Rabu, 28 September 2016

Si Manis Gula Kelapa Paranggupito



Si Manis Gula Kelapa

Pohon kelapa adalah satu dari sedikit tanaman produktif yang mampu tumbuh bagus di Kecamatan Paranggupito. Dahulu, yang banyak dimanfaatkan dari tanaman ini adalah buahnya. Yang tua (masak) digunakan untuk bumbu dapur (bahan santan). Sedang yang muda (degan) dimanfaatkan untuk bahan minuman atau cukup langsung diminum usai dipetik.
Batang pohon yang tua juga kerap dimanfaatkan warga sebagai bahan bangunan. Selain itu, tulang daunnya (lidi) dimanfaatkan sebagai bahan sapu. Sementara, daun kelapa muda (janur) digunakan untuk membuat ketupat dan bahan dekorasi pesta.
Pemanfaatan kelapa secara konvensional itu mulai berubah sekitar tahun 1980-an lalu. Perubahan itu terjadi tak lama setelah warga Desa Gunturharjo mendapatkan ilmu tentang pembuatan gula kelapa (gula merah/gula Jawa) dari warga Desa Widoro, Kecamatan Donorojo, Kabupaten Pacitan, Jawa Timur.
Penularan keahlian tersebut tak lepas dari kedekatan emosional dan geografis di antara warga di dua desa di tapal batas provinsi Jateng-Jatim itu. Interaksi antara warga Desa Gunturharjo (Jateng) dan warga Desa Widoro (Jatim) terjadi setiap hari karena dua desa itu hanya dibatasi patok beton saja.
Tak butuh waktu lama bagi warga Gunturharjo untuk benar-benar bisa membuat gula kelapa yang sempurna. Karena mudah ditiru serta memiliki pangsa pasar bagus, pembuatan gula kelapa ini kemudian menyebar cepat di hampir seluruh Desa Gunturharjo yang memang banyak ditumbuhi pohon kelapa.
Bahkan, tren itu terus meluas hingga ke desa lain di mana pohon kelapa mampu tumbuh subur.

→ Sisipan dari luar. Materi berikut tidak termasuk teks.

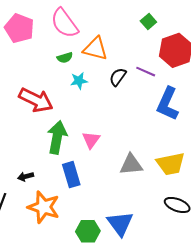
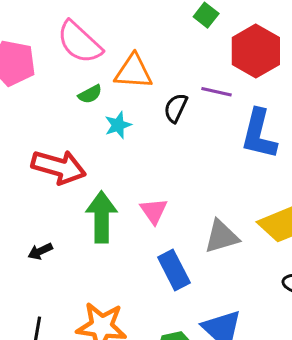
blue rectangle: (71, 175) -> (174, 270), moved
black arrow: (26, 176) -> (40, 251), moved

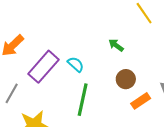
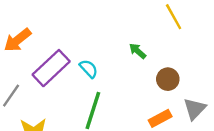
brown circle: (126, 79) -> (168, 79), moved

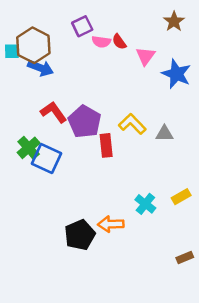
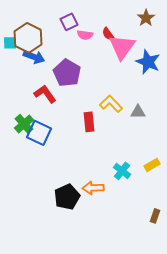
red semicircle: (119, 42) -> (108, 34), moved
pink triangle: (145, 56) -> (122, 47), size x1.6
purple pentagon: (85, 122) -> (67, 73), moved
brown rectangle: (185, 257) -> (155, 216), turned -48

Sampai saat ini, ada empat desa di Kecamatan Paranggupito yang dikenal sebagai penghasil gula kelapa. Yakni Gunturharjo, Gudangharjo, Sambiharjo dan Paranggupito.
Sebagian besar warga yang rata-rata berprofesi sebagai petani atau buruh tani kini menjadikan gula kelapa sebagai sumber pendapatan penting. Produksi gula kelapa di empat desa itu sampai saat ini masih dilakukan secara tradisional dan hanya merupakan industri rumah tangga.
Dalam sehari, setiap perajin rata-rata bisa dua kali membuat gula. Yakni pagi dan sore. Proses ini diawali dengan mengumpulkan bahan baku gula kelapa yakni >nira<. Cairan manis ini didapat dengan >nderes< (menyadap) bunga kelapa yang belum mekar (mayang).
>Nira< akan menetes sedikit demi sedikit dari ujung mayang dipangkas. Tetesan >nira< itu ditampung diwadah yang dipasang di ujung mayang yang dipotong. Wadah yang dipasang pagi akan diambil sore. Sedang wadah yang dipasang sore akan diambil pagi.
Setelah dibebaskan dari kotoran yang menyertainnya, >nira< kemudian direbus beberapa jam hingga mengental. Saat proses pengentalan mulai terjadi, cairan itu harus terus diaduk. Perebusan dianggap cukup ketika nira sudah berubah warna menjadi kuning kecoklatan dan lengket.
Sebelum dingin, rebusan nira yang telah berubah warna menjadi coklat dan lengket itu kemudian dicetak menjadi gula kelapa (juga disebut gula merah dan gula Jawa). Yang jamak, gula kelapa di Paranggupito dicetak seperti mangkuk kecil yang padat.
Gula merah pun kini menjadi salah satu produk unggulan Kecamatan Paranggupito. Demi terjaganya kualitasnya, pembuat gula tak mau curang dengan menggunakan bahan tambahan dalam proses produksi. Gula merah tersebut hanya dibuat dengan menggunakan >nira< saja.